Foreword: \

With the growing prosperity of the Internet big data industry, more and more people are engaged in it, and many friends have a strong interest in it and want to participate in it. From this issue, we will introduce you into the Internet big data industry in four phases, and understand four different positions related to big data: data mining & machine learning, data analysis, algorithm & Deep learning, and data product manager.

* * * *

Data Source:

Our data for the next four periods mainly come from Laogou. Currently, popular recruitment websites liepin, Boss Zhipin and Laogou all have a lot of Internet job introductions. We chose the check box for the following reasons: 1. Salaries are mostly direct and rarely negotiable. 2. The number of enterprises is relatively complete, basically covering Internet-related companies. 3. The URL address is relatively orderly, which is convenient for batch crawling. The data display page is as follows:

This section uses Selenium in Python to crawl, with the following code:

Copy the code
  1. while True:
  2.        try:
  3.            for j in range(15):
  4.                xpath = '//*[@id="s_position_list"]/ul/li['+str(j+1)+']'
  5.                a = driver.find_element_by_xpath(xpath)
  6.                job_desc.append(a.text)
  7.                job_code.append(a.find_element_by_class_name('position_link'
  8.                                ).get_attribute('data-lg-tj-cid'))
  9.            js="var q=document.documentElement.scrollTop=10000"  
  10.            driver.execute_script(js)
  11.            driver.find_element_by_class_name('pager_next').click()
  12.        except:
  13.            break

* * * *

Salary:

We’ll take a look at the number of opportunities and the average monthly salary in each city from several angles, starting with the following chart (the bubble size indicates the number of jobs and the bar height indicates the average monthly salary) :

It can be seen that the number of jobs in Wuhan, the eighth city in the list, is already one fortieth of that in Beijing, and the number of jobs in the bottom city is less than 20. To some extent, this reflects the concentration of data mining & machine learning positions in Beijing, Shanghai, Guangzhou, Shenzhen and Hangzhou. Besides the five major cities, Chengdu, Nanjing and Wuhan also have unlimited potential in the future.

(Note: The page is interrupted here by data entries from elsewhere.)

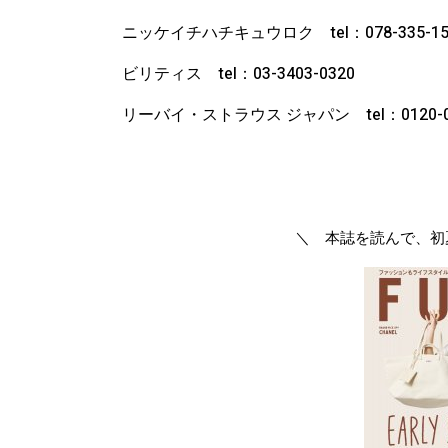
ニッケイチハチキュウロク tel：078-335-15
ビリティス tel：03-3403-0320
リーバイ・ストラウス ジャパン tel：0120-02
＼ 本誌を読んで、初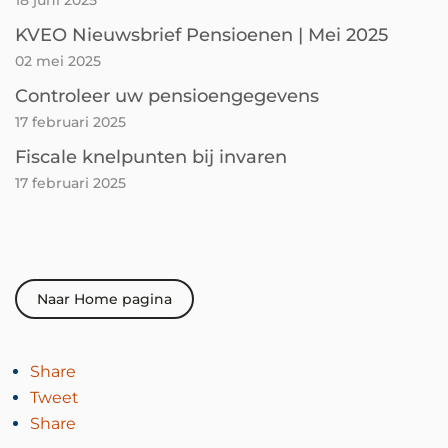
18 juni 2025
KVEO Nieuwsbrief Pensioenen | Mei 2025
02 mei 2025
Controleer uw pensioengegevens
17 februari 2025
Fiscale knelpunten bij invaren
17 februari 2025
Naar Home pagina
Share
Tweet
Share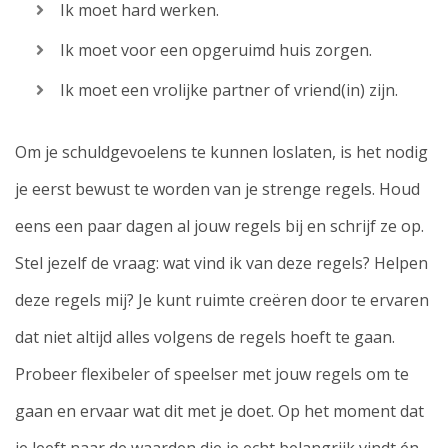
Ik moet hard werken.
Ik moet voor een opgeruimd huis zorgen.
Ik moet een vrolijke partner of vriend(in) zijn.
Om je schuldgevoelens te kunnen loslaten, is het nodig
je eerst bewust te worden van je strenge regels. Houd
eens een paar dagen al jouw regels bij en schrijf ze op.
Stel jezelf de vraag: wat vind ik van deze regels? Helpen
deze regels mij? Je kunt ruimte creëren door te ervaren
dat niet altijd alles volgens de regels hoeft te gaan.
Probeer flexibeler of speelser met jouw regels om te
gaan en ervaar wat dit met je doet. Op het moment dat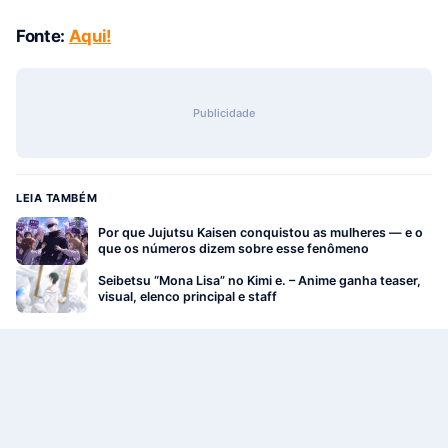
Fonte:
Aqui!
Publicidade
LEIA TAMBÉM
Por que Jujutsu Kaisen conquistou as mulheres — e o
que os números dizem sobre esse fenômeno
Seibetsu “Mona Lisa” no Kimi e. – Anime ganha teaser,
visual, elenco principal e staff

Let’s take a look at the number of jobs and salaries for different types of work experience:

You can see that most of the job opportunities on the checkbox are for experienced job seekers. Three years and five years of work experience have also become two more important thresholds, and the salary will be clearly indicated, which shows that enterprises value experience

Let’s look at the requirements of an enterprise for academic qualifications:

It should be noted that the education requirement on the check box is the minimum requirement, and the average education in the actual work will be much higher than that shown in the picture.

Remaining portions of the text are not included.